Queremos pagar a dívida pública?
A notação de rating dos EUA continua a ser bem decente, bem superior à notação portuguesa, mas não estamos longe de pensar que a mediocridade das políticas faz a estabilidade dos Estados – até ao dia.
A notação de risco associada à dívida pública americana caiu de AAA para AA+. Na passada quarta-feira, a agência de avaliação de risco de crédito Fitch, baixou a notação, após avaliar o estado das contas públicas americanas, o processo de política orçamental e o esforço da dívida. De uma forma simples, esta agência questionou: querem os EUA pagar a sua dívida?
A dívida pública é o total acumulado de todos os empréstimos (défices e operações esquisitas à margem do orçamento) menos as amortizações – habitualmente a receita das privatizações. Sempre que um país tem défice tem de pedir emprestado.
O crescimento da dívida pública não é tão grave se a economia e a inflação crescerem, tendencialmente, acima das taxas de juro praticadas. Basicamente, se houver retorno no que se pede emprestado. A questão, dizem alguns analistas, é que as obrigações do tesouro americano estão a 3.8%, com tendência de subida, e o efeito combinado da economia e da inflação está em 4.3%, com tendência de descida. Paga-se cada vez mais, e tem-se cada vez menos – a tenção é evidente. O plano de investimento, o “PRR” americano (Bipartisan Infrastructure Law, CHIPS and Science Act, e o Inflation Reduction Act), não parece alterar o crescimento potencial desta economia, pelo menos no curto prazo.

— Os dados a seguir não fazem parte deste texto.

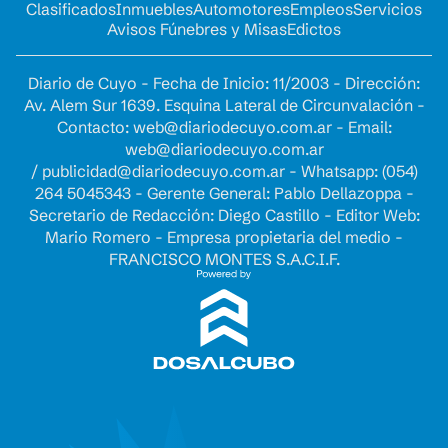
Clasificados
Inmuebles
Automotores
Empleos
Servicios
Avisos Fúnebres y Misas
Edictos
Diario de Cuyo - Fecha de Inicio: 11/2003 - Dirección:
Av. Alem Sur 1639. Esquina Lateral de Circunvalación -
Contacto:
web@diariodecuyo.com.ar
- Email:
web@diariodecuyo.com.ar
/
publicidad@diariodecuyo.com.ar
-
Whatsapp: (054)
264 5045343 - Gerente General: Pablo Dellazoppa -
Secretario de Redacción: Diego Castillo - Editor Web:
Mario Romero - Empresa propietaria del medio -
FRANCISCO MONTES S.A.C.I.F.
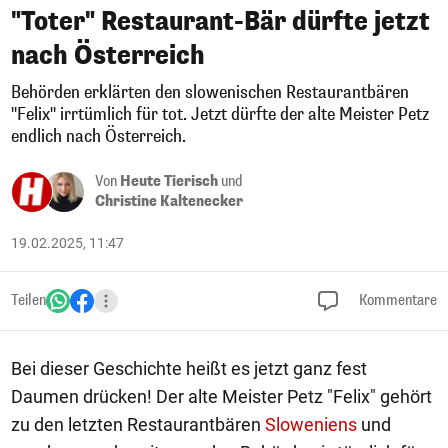
"Toter" Restaurant-Bär dürfte jetzt
nach Österreich
Behörden erklärten den slowenischen Restaurantbären
"Felix" irrtümlich für tot. Jetzt dürfte der alte Meister Petz
endlich nach Österreich.
Von
Heute Tierisch
und
Christine Kaltenecker
19.02.2025, 11:47
Teilen
Kommentare
Bei dieser Geschichte heißt es jetzt ganz fest
Daumen drücken! Der alte Meister Petz "Felix" gehört
zu den letzten Restaurantbären
Sloweniens
und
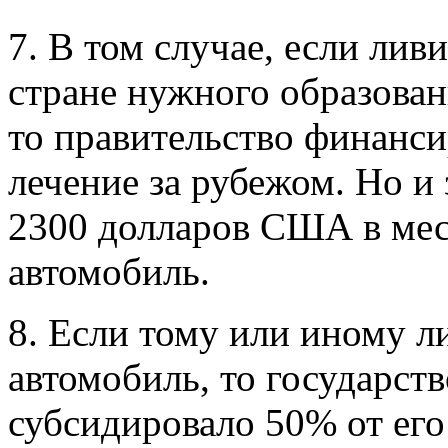
7. В том случае, если лив
стране нужного образова
то правительство финанси
лечение за рубежом. Но и 
2300 долларов США в мес
автомобиль.
8. Если тому или иному л
автомобиль, то государст
субсидировало 50% от его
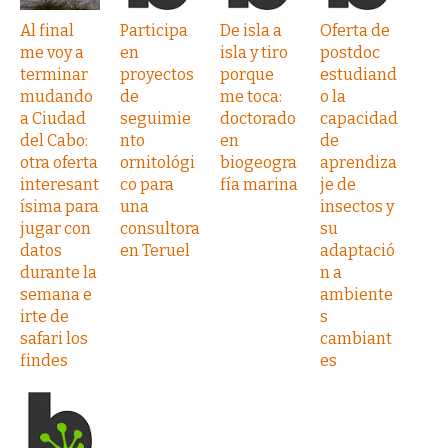
Al final
Participa
De isla a
Oferta de
me voy a
en
isla y tiro
postdoc
terminar
proyectos
porque
estudiand
mudando
de
me toca:
o la
a Ciudad
seguimie
doctorado
capacidad
del Cabo:
nto
en
de
otra oferta
ornitológi
biogeogra
aprendiza
interesant
co para
fía marina
je de
ísima para
una
insectos y
jugar con
consultora
su
datos
en Teruel
adaptació
durante la
n a
semana e
ambiente
irte de
s
safari los
cambiant
findes
es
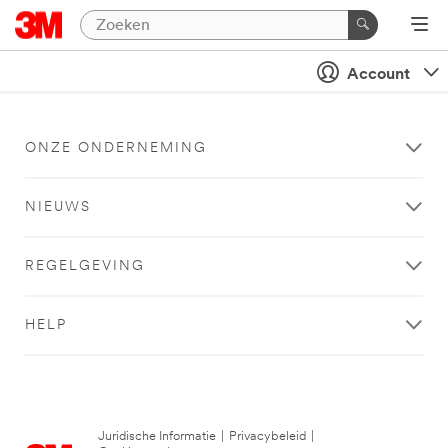
Account
ONZE ONDERNEMING
NIEUWS
REGELGEVING
HELP
Juridische Informatie
|
Privacybeleid
|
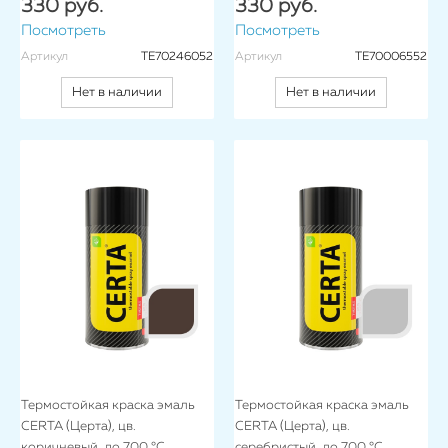
330 руб.
330 руб.
Посмотреть
Посмотреть
Артикул
TE70246052
Артикул
TE70006552
Нет в наличии
Нет в наличии
Термостойкая краска эмаль
Термостойкая краска эмаль
CERTA (Церта), цв.
CERTA (Церта), цв.
коричневый, до 700 °C
серебристый, до 700 °C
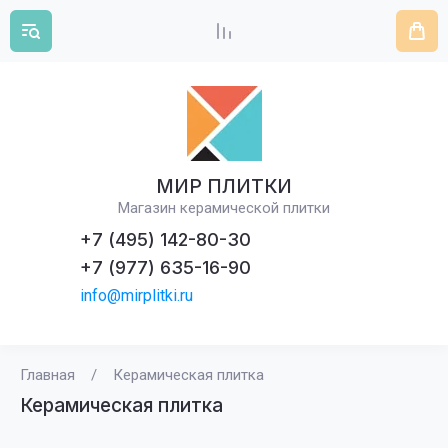
МИР ПЛИТКИ
Магазин керамической плитки
+7 (495) 142-80-30
+7 (977) 635-16-90
info@mirplitki.ru
Главная
/
Керамическая плитка
Керамическая плитка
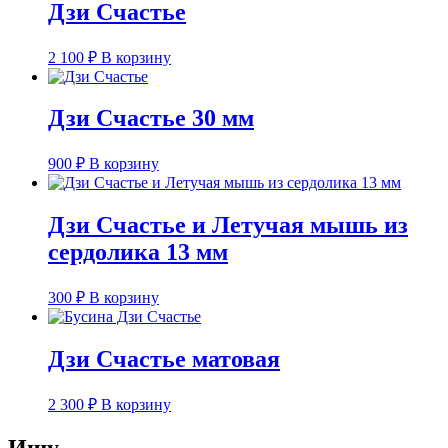
Дзи Счастье
2 100
₽
В корзину
Дзи Счастье 30 мм
900
₽
В корзину
Дзи Счастье и Летучая мышь из
сердолика 13 мм
300
₽
В корзину
Дзи Счастье матовая
2 300
₽
В корзину
Ищу…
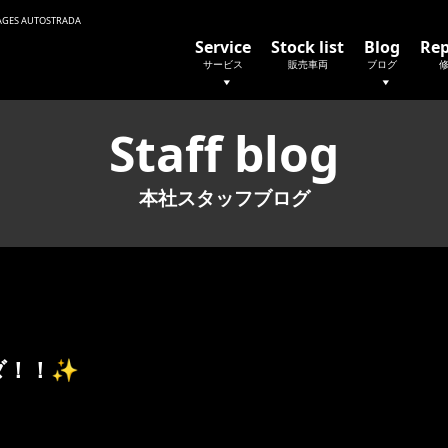
 AUTOSTRADA
Service
Stock list
Blog
Rep
サービス
販売車両
ブログ
Staff blog
本社スタッフブログ
ダ！！✨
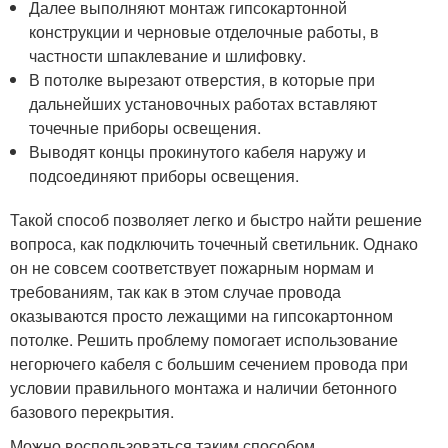
Далее выполняют монтаж гипсокартонной
конструкции и черновые отделочные работы, в
частности шпаклевание и шлифовку.
В потолке вырезают отверстия, в которые при
дальнейших установочных работах вставляют
точечные приборы освещения.
Выводят концы прокинутого кабеля наружу и
подсоединяют приборы освещения.
Такой способ позволяет легко и быстро найти решение
вопроса, как подключить точечный светильник. Однако
он не совсем соответствует пожарным нормам и
требованиям, так как в этом случае провода
оказываются просто лежащими на гипсокартонном
потолке. Решить проблему помогает использование
негорючего кабеля с большим сечением провода при
условии правильного монтажа и наличии бетонного
базового перекрытия.
Можно воспользоваться таким способом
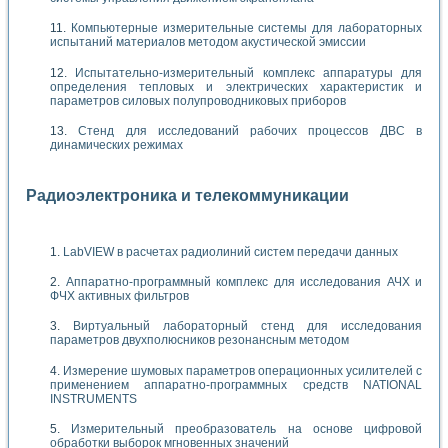
Компьютерные измерительные системы для лабораторных
испытаний материалов методом акустической эмиссии
Испытательно-измерительный комплекс аппаратуры для
определения тепловых и электрических характеристик и
параметров силовых полупроводниковых приборов
Стенд для исследований рабочих процессов ДВС в
динамических режимах
Радиоэлектроника и телекоммуникации
LabVIEW в расчетах радиолиний систем передачи данных
Аппаратно-программный комплекс для исследования АЧХ и
ФЧХ активных фильтров
Виртуальный лабораторный стенд для исследования
параметров двухполюсников резонансным методом
Измерение шумовых параметров операционных усилителей с
применением аппаратно-программных средств NATIONAL
INSTRUMENTS
Измерительный преобразователь на основе цифровой
обработки выборок мгновенных значений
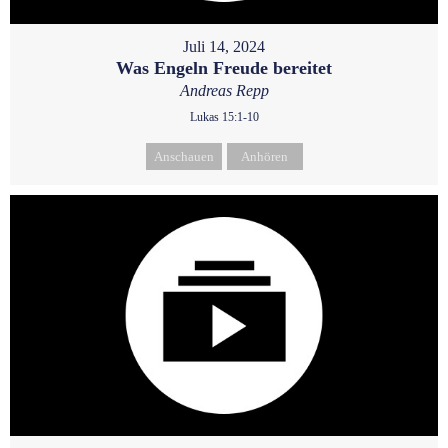
Juli 14, 2024
Was Engeln Freude bereitet
Andreas Repp
Lukas 15:1-10
Anschauen
Anhören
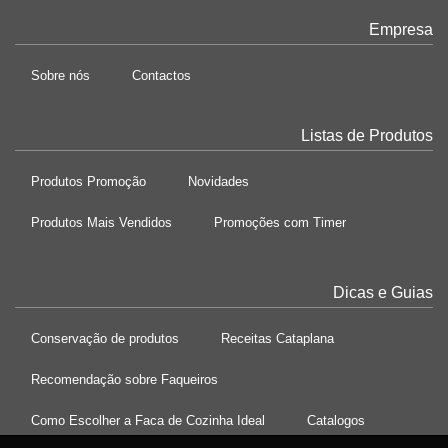
Empresa
Sobre nós
Contactos
Listas de Produtos
Produtos Promoção
Novidades
Produtos Mais Vendidos
Promoções com Timer
Dicas e Guias
Conservação de produtos
Receitas Cataplana
Recomendação sobre Faqueiros
Como Escolher a Faca de Cozinha Ideal
Catalogos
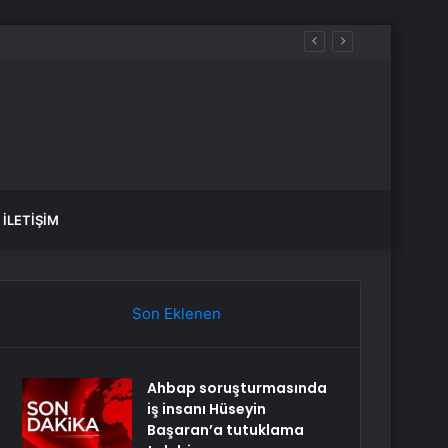
İLETIŞIM
Son Eklenen
Ahbap soruşturmasında
iş insanı Hüseyin
Başaran’a tutuklama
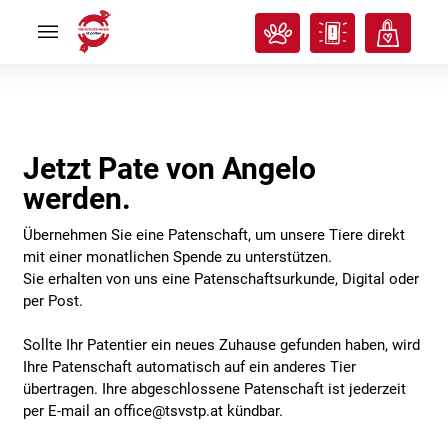
Rund
Rund
ums
ums
Tier
Tier


Tierisches
Tierisches
Klassenzimmer
Klassenzimmer


Über
Über
uns
uns


Jetzt Pate von Angelo
Ich
Ich
will
will
werden.
helfen!
helfen!


Übernehmen Sie eine Patenschaft, um unsere Tiere direkt
mit einer monatlichen Spende zu unterstützen.
Sie erhalten von uns eine Patenschaftsurkunde, Digital oder
per Post.
Sollte Ihr Patentier ein neues Zuhause gefunden haben, wird
Ihre Patenschaft automatisch auf ein anderes Tier
übertragen. Ihre abgeschlossene Patenschaft ist jederzeit
per E-mail an office@tsvstp.at kündbar.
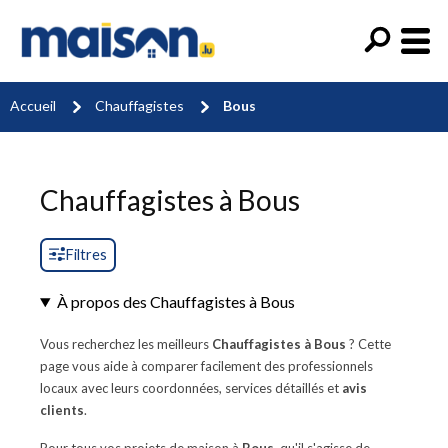
Accueil
Chauffagistes
Bous
Chauffagistes à Bous
Filtres
À propos des Chauffagistes à Bous
Vous recherchez les meilleurs
Chauffagistes à Bous
? Cette
page vous aide à comparer facilement des professionnels
locaux avec leurs coordonnées, services détaillés et
avis
clients
.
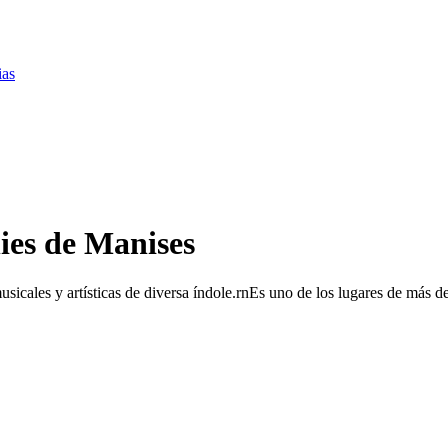
ias
es de Manises
icales y artísticas de diversa índole.rnEs uno de los lugares de más des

Pior: a agência financeira Fitch revela ainda que nos últimos 20 anos, o processo orçamental americano tem sido cada vez mais confuso, ou pouco claro. Alias, Olivier Blanchard, antigo economista chefe do FMI e, provavelmente, o economista mais respeitado da sua geração, quer à esquerda quer à direita, afirma que “o processo orçamental dos EUA é disfuncional” e não consegue ajustar-se facilmente em caso de necessidade. “A baixa da Fitch”, conclui o economista na rede social X, foi “razoável”.
O que este caso demonstra é o que se passa nos processos orçamentais dos países ocidentais. Cada força política promete investimentos sem custos e por isso um futuro sem dificuldades. Há aliás quem afirme, de uma maneira bem populista, que a dívida pública não é mais do que o crédito que pedimos a nós próprios. Nada mais errado. A dívida que contraímos será paga pelos nossos filhos. Não somos nós que pagamos – é a eles a quem pedimos emprestado. Se o valor da dívida cresce, sem objectivo claro, sem controlo financeiro ou democrático e sem retorno, estamos a aguentar-nos à custa dos nossos filhos e netos. Até um dia que um deles dirá: não consigo, é demais.
Nos EUA, em Portugal e um pouco pelas economias ocidentais, segue-se a seguinte máxima: Um governo faz-se respeitar, fazendo-se notar. Medidas espectaculares e gestos graciosos. As normas orçamentais? Essas são ostensivamente obscuras. Assim, a resposta à questão inicial, agora em formato mais alargado: “Queremos pagar as nossas dívidas?”, a resposta da agência de notação de crédito é: “Sim, mas menos do que devem”.
Esta nova notação americana continua a ser bem decente, bem superior à notação portuguesa, mas não estamos longe de pensar que a mediocridade das políticas faz a estabilidade dos Estados – até ao dia.